Collection entries:
====

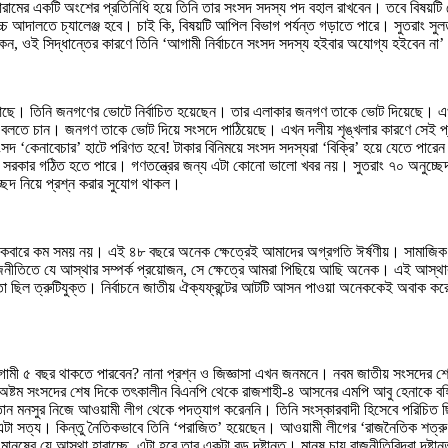
র একটি অংশের প্রতিনিধি হয়ে তিনি তার সংসদ সদস্য পদ বহাল রাখবেন। তবে বিষয়টি যে দ
 আদালতে চ্যালেঞ্জ হবে। চাই কি, বিষয়টি আপিল বিভাগ পর্যন্ত গড়াতে পারে। সুতরাং সুলত
েন, ওই সিদ্ধান্তের কারণে তিনি ‘আগামী নির্বাচনে সংসদ সদস্য হইবার অযোগ্য হইবেন ন
 আছে। তিনি জনগণের ভোটে নির্বাচিত হয়েছেন। তার এলাকার জনগণ তাকে ভোট দিয়েছে। এখ
 বলতে চান। জনগণ তাকে ভোট দিয়ে সংসদে পাঠিয়েছে। এখন দলীয় শৃঙ্খলার কারণে সেই প্র
সদ ‘কেনাবেচার’ হাটে পরিণত হবে! টাকার বিনিময়ে সংসদ সদস্যরা ‘বিক্রি’ হয়ে যেতে পারে
ল সরকার গঠিত হতে পারে। গণতন্ত্রের জন্য এটা কোনো ভালো খবর নয়। সুতরাং ৭০ অনুচ্ছ
চ্ছেদ নিয়ে প্রশ্ন করার সুযোগ থাকল।
ছর একেবারে কম সময় নয়। এই ৪৮ বছরে অনেক ক্ষেত্রেই আমাদের অগ্রগতি ঈর্ষণীয়। সামা
ীতিতে যে আস্থার সম্পর্ক প্রয়োজন, সে ক্ষেত্রে আমরা পিছিয়ে আছি অনেক। এই আস্থার সম
েও তা ছিল ত্রুটিযুক্ত। নির্বাচনে জাতীয় ঐক্যফ্রন্টের আটটি আসন পাওয়া অনেককেই অবাক ক
গামী ৫ বছর থাকতে পারবেন? নানা প্রশ্ন ও জিজ্ঞাসা এখন জনমনে। নবম জাতীয় সংসদের শে
িল। অষ্টম সংসদের শেষ দিকে তৎকালীন বিএনপি থেকে রাজশাহী-৪ আসনের এমপি আবু হেনাকে ব
 মনসুর নিজে আওয়ামী লীগ থেকে পদত্যাগ করেননি। তিনি সংস্কারবাদী হিসেবে পরিচিত ছ
 এটা সত্য। কিন্তু নৈতিকভাবে তিনি ‘পরাজিত’ হয়েছেন। আওয়ামী লীগের ‘রাজনৈতিক শত্রু’ 
নুষের যে আস্থা হারাচ্ছে, এটা হবে তার একটা বড় দৃষ্টান্ত। মানুষ চায় রাজনীতিবিদরা দৃ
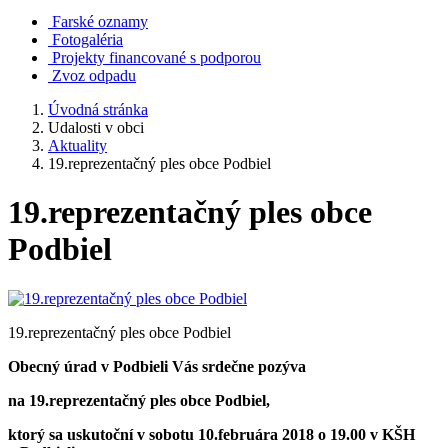
Farské oznamy
Fotogaléria
Projekty financované s podporou
Zvoz odpadu
Úvodná stránka
Udalosti v obci
Aktuality
19.reprezentačný ples obce Podbiel
19.reprezentačný ples obce
Podbiel
19.reprezentačný ples obce Podbiel
Obecný úrad v Podbieli Vás srdečne pozýva
na 19.reprezentačný ples obce Podbiel,
ktorý sa uskutoční v sobotu 10.februára 2018 o 19.00 v KŠH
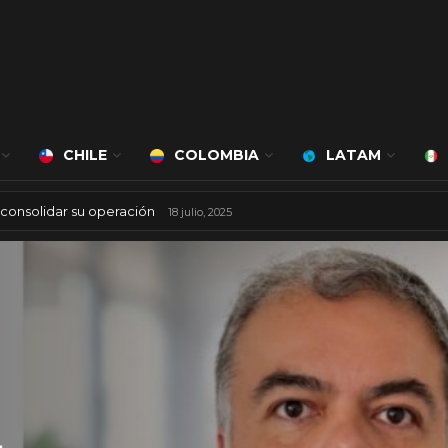
CHILE
COLOMBIA
LATAM
 mil millones de dólares
8 agosto, 2025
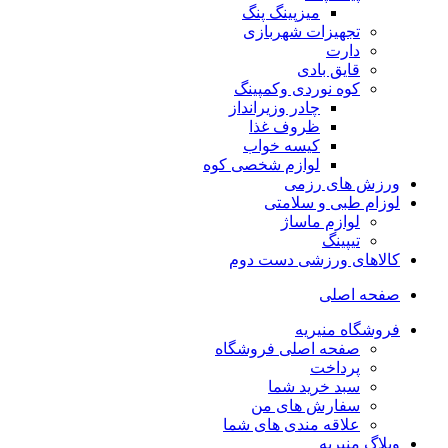
میزپینگ پنگ
تجهیزات شهربازی
دارت
قایق بادی
کوه نوردی وکمپینگ
چادر وزیرانداز
ظروف غذا
کیسه خواب
لوازم شخصی کوه
ورزش های رزمی
لوزام طبی و سلامتی
لوازم ماساژ
تیپینگ
کالاهای ورزشی دست دوم
صفحه اصلی
فروشگاه منیریه
صفحه اصلی فروشگاه
پرداخت
سبد خرید شما
سفارش های من
علاقه مندی های شما
وبلاگ منیریه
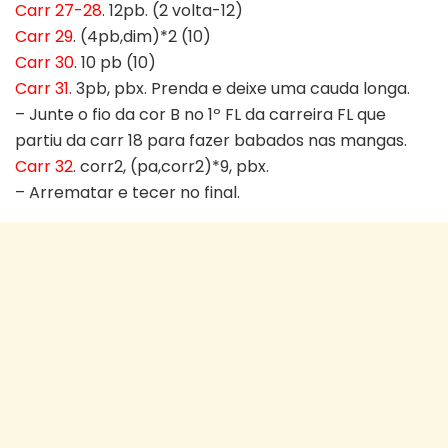
Carr 27-28
. 12pb. (2 volta-12)
Carr 29
. (4pb,dim)*2 (10)
Carr 30
. 10 pb (10)
Carr 31
. 3pb, pbx. Prenda e deixe uma cauda longa.
– Junte o fio da cor B no 1º FL da carreira FL que
partiu da carr 18 para fazer babados nas mangas.
Carr 32
. corr2, (pa,corr2)*9, pbx.
– Arrematar e tecer no final.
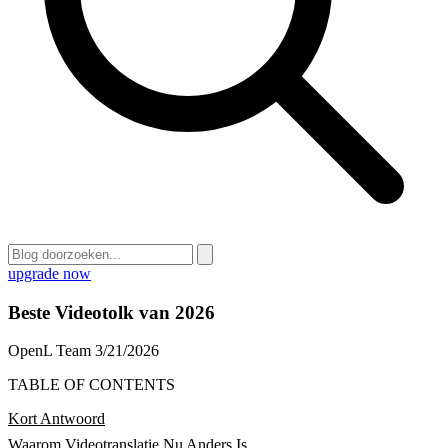
upgrade now
Beste Videotolk van 2026
OpenL Team
3/21/2026
TABLE OF CONTENTS
Kort Antwoord
Waarom Videotranslatie Nu Anders Is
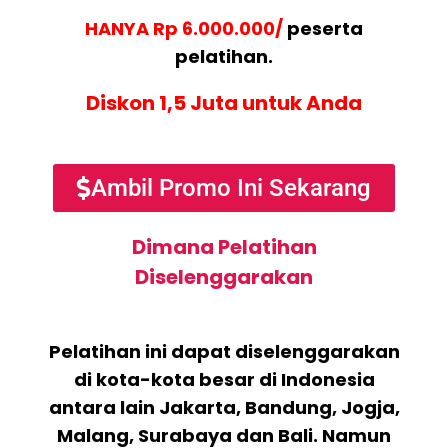
HANYA Rp 6.000.000/
peserta
pelatihan.
Diskon 1,5 Juta untuk Anda
Ambil Promo Ini Sekarang
Dimana Pelatihan
Diselenggarakan
Pelatihan ini dapat diselenggarakan
di kota-kota besar di Indonesia
antara lain Jakarta, Bandung, Jogja,
Malang, Surabaya dan Bali. Namun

====

- _Task item_
An exact retyping of the entries, without images, is the required answer.

- _Solution to the problem_
র একটি অংশের প্রতিনিধি হয়ে তিনি তার সংসদ সদস্য পদ বহাল রাখবেন। তবে বিষয়টি যে দ
 আদালতে চ্যালেঞ্জ হবে। চাই কি, বিষয়টি আপিল বিভাগ পর্যন্ত গড়াতে পারে। সুতরাং সুলত
েন, ওই সিদ্ধান্তের কারণে তিনি ‘আগামী নির্বাচনে সংসদ সদস্য হইবার অযোগ্য হইবেন ন
 আছে। তিনি জনগণের ভোটে নির্বাচিত হয়েছেন। তার এলাকার জনগণ তাকে ভোট দিয়েছে। এখ
 বলতে চান। জনগণ তাকে ভোট দিয়ে সংসদে পাঠিয়েছে। এখন দলীয় শৃঙ্খলার কারণে সেই প্র
সদ ‘কেনাবেচার’ হাটে পরিণত হবে! টাকার বিনিময়ে সংসদ সদস্যরা ‘বিক্রি’ হয়ে যেতে পারে
ল সরকার গঠিত হতে পারে। গণতন্ত্রের জন্য এটা কোনো ভালো খবর নয়। সুতরাং ৭০ অনুচ্ছ
চ্ছেদ নিয়ে প্রশ্ন করার সুযোগ থাকল।
ছর একেবারে কম সময় নয়। এই ৪৮ বছরে অনেক ক্ষেত্রেই আমাদের অগ্রগতি ঈর্ষণীয়। সামা
ীতিতে যে আস্থার সম্পর্ক প্রয়োজন, সে ক্ষেত্রে আমরা পিছিয়ে আছি অনেক। এই আস্থার সম
েও তা ছিল ত্রুটিযুক্ত। নির্বাচনে জাতীয় ঐক্যফ্রন্টের আটটি আসন পাওয়া অনেককেই অবাক ক
গামী ৫ বছর থাকতে পারবেন? নানা প্রশ্ন ও জিজ্ঞাসা এখন জনমনে। নবম জাতীয় সংসদের শে
িল। অষ্টম সংসদের শেষ দিকে তৎকালীন বিএনপি থেকে রাজশাহী-৪ আসনের এমপি আবু হেনাকে ব
 মনসুর নিজে আওয়ামী লীগ থেকে পদত্যাগ করেননি। তিনি সংস্কারবাদী হিসেবে পরিচিত ছ
 এটা সত্য। কিন্তু নৈতিকভাবে তিনি ‘পরাজিত’ হয়েছেন। আওয়ামী লীগের ‘রাজনৈতিক শত্রু’ 
নুষের যে আস্থা হারাচ্ছে, এটা হবে তার একটা বড় দৃষ্টান্ত। মানুষ চায় রাজনীতিবিদরা দৃ
Farské oznamy
Fotogaléria
Projekty financované s podporou
Zvoz odpadu
Úvodná stránka
Udalosti v obci
Aktuality
19.reprezentačný ples obce Podbiel
19.reprezentačný ples obce
Podbiel
19.reprezentačný ples obce Podbiel
Obecný úrad v Podbieli Vás srdečne pozýva
na 19.reprezentačný ples obce Podbiel,
ktorý sa uskutoční v sobotu 10.februára 2018 o 19.00 v KŠH
CHILE
COLOMBIA
LATAM
 mil millones de dólares
8 agosto, 2025
میزپینگ پنگ
تجهیزات شهربازی
دارت
قایق بادی
کوه نوردی وکمپینگ
چادر وزیرانداز
ظروف غذا
کیسه خواب
لوازم شخصی کوه
ورزش های رزمی
لوزام طبی و سلامتی
لوازم ماساژ
تیپینگ
کالاهای ورزشی دست دوم
صفحه اصلی
فروشگاه منیریه
صفحه اصلی فروشگاه
پرداخت
سبد خرید شما
سفارش های من
علاقه مندی های شما
وبلاگ منیریه
Carr 27-28
. 12pb. (2 volta-12)
Carr 29
. (4pb,dim)*2 (10)
Carr 30
. 10 pb (10)
Carr 31
. 3pb, pbx. Prenda e deixe uma cauda longa.
– Junte o fio da cor B no 1º FL da carreira FL que
partiu da carr 18 para fazer babados nas mangas.
Carr 32
. corr2, (pa,corr2)*9, pbx.
– Arrematar e tecer no final.
upgrade now
Beste Videotolk van 2026
OpenL Team
3/21/2026
TABLE OF CONTENTS
Kort Antwoord
Waarom Videotranslatie Nu Anders Is
HANYA Rp 6.000.000/
peserta
pelatihan.
Diskon 1,5 Juta untuk Anda
Ambil Promo Ini Sekarang
Dimana Pelatihan
Diselenggarakan
Pelatihan ini dapat diselenggarakan
di kota-kota besar di Indonesia
antara lain Jakarta, Bandung, Jogja,
Malang, Surabaya dan Bali. Namun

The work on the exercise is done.